Yale Ventures has awarded a grant to an interdisciplinary team of Yale researchers for a project titled, “Dynamic 3D Morphometric Analysis.” The two-year $150,000 grant, funded through the Blavatnik Fund for Innovation, was awarded to associate research scientist, Frank Buono, PhD, associate professor, Daniel Wiznia, MD, and research scientist, Steven Tommasini, PhD, at the Yale Innovation Summit in recognition of their impact through life-science acceleration.
Buono, who is appointed in psychiatry and orthoapedics, has collaborated on this effort for the past several years with Wiznia and Tommasini, both of whom have dual appointments in orthopaedics and engineering.
This support comes after the team received a two-year $50,000 grant that was funded through the 2022 Yale Center for Clinical Investigation (YCCI) Translational and Interdisciplinary Research Pilot Program for their work on utilizing machine learning to model the volumetric growth of vestibular schwannomas.
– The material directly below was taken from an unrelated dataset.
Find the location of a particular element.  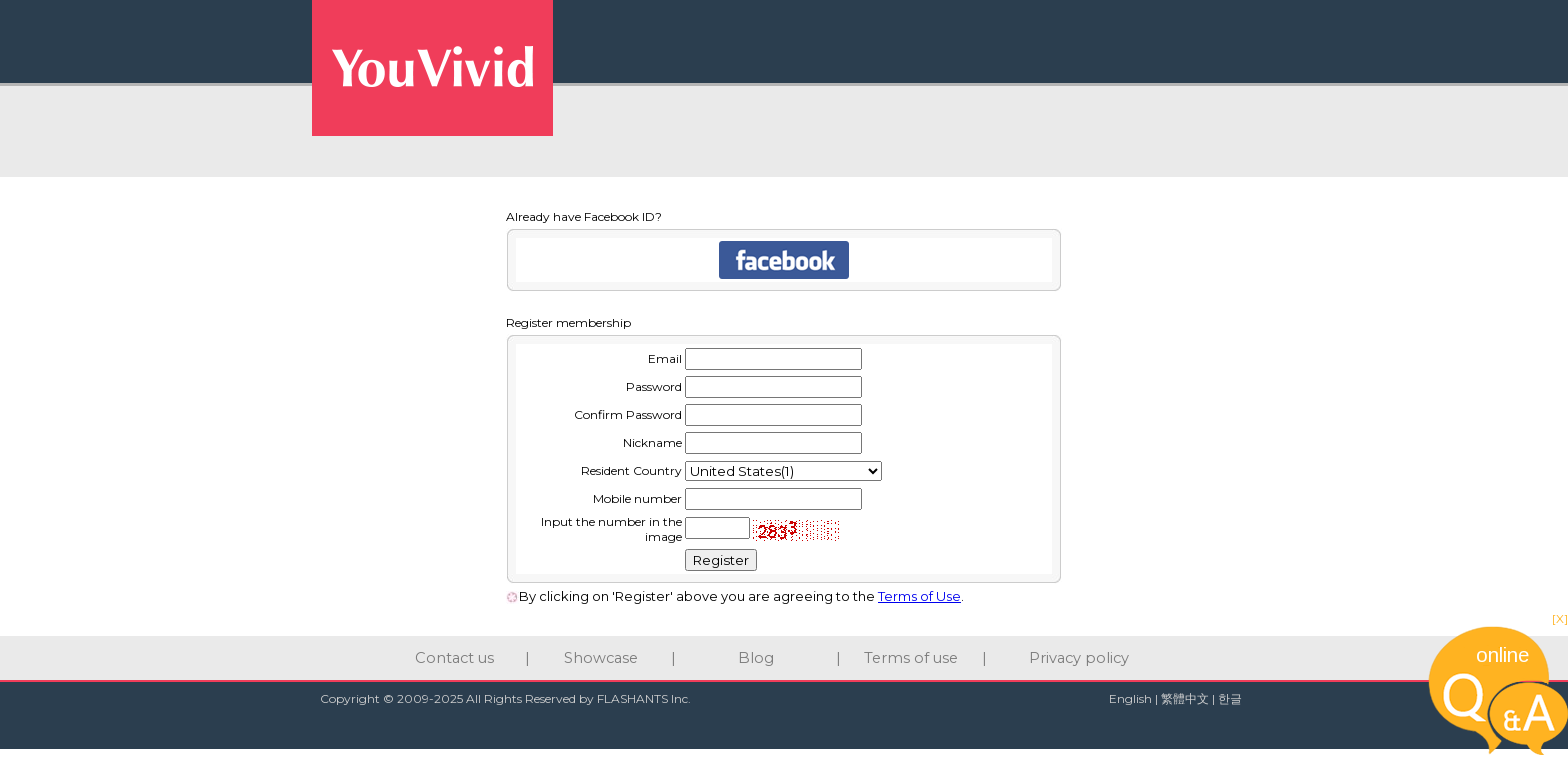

The endeavor began with the creation of a novel, AI-based, 3D evaluation tool for clinicians to evaluate vestibular schwannoma (VS) tumors. A defining characteristic of Neurofibromatosis type II (NF2) is the presentation of VS tumors. While benign, VS tumors may impinge on vital structures such as cranial nerves causing morbidity or pressing on the brainstem, which can be life-threatening. It is clinically important to accurately measure and evaluate the growth of VS tumors, especially for neurologists, neurosurgeons, and radiation oncologists to better understand the regions and rates of growth and structures that are at risk.
Magnetic resonance imaging (MRI) is currently considered the gold-standard for assessing the size, location, and evolution of VS tumors. Traditionally, tumors are analyzed linearly in two dimensions on planar views, but the methodology has been demonstrated to be inaccurate and time intensive. The 3D volumetric technique proposed by these researchers is more sensitive in identifying tumor progression.
In developing dynamic 3D morphometric analyses, the team of researchers aims to quickly and accurate utilize this new quantitative image analysis system to precisely map the size and shape of VS tumors through the utilization of AI to better understand the intricate details of each unique biological structure.
“This will be a game changer in brain tumor treatment,” Buono said. “This software has the ability to facilitate care for both clinicians and patients.”
The interdisciplinary team automated the labor-intensive process with machine learning to develop 3D diagnostics for medical providers of NF2 to visualize and quantify VS tumors in 3D. To accomplish this goal, the team will build a ground truth dataset of NF2 VS MRI based 3D models, develop an artificial intelligence algorithm to automate the rapid creation of 3D models of VS tumors, and create visualization tools to analyze growth and highlight at risk structures.
This innovative approach to personalized 3D modeling of brain tumors with the integration of AI has the potential to significantly increase the understanding of spatial characteristics of brain tumors, and the researchers will translate these advanced tools into the clinical, academic, and surgical settings to facilitate care for these diseases. This initial project will lay the groundwork for expansion of a volumetric approach to other CNS tumors.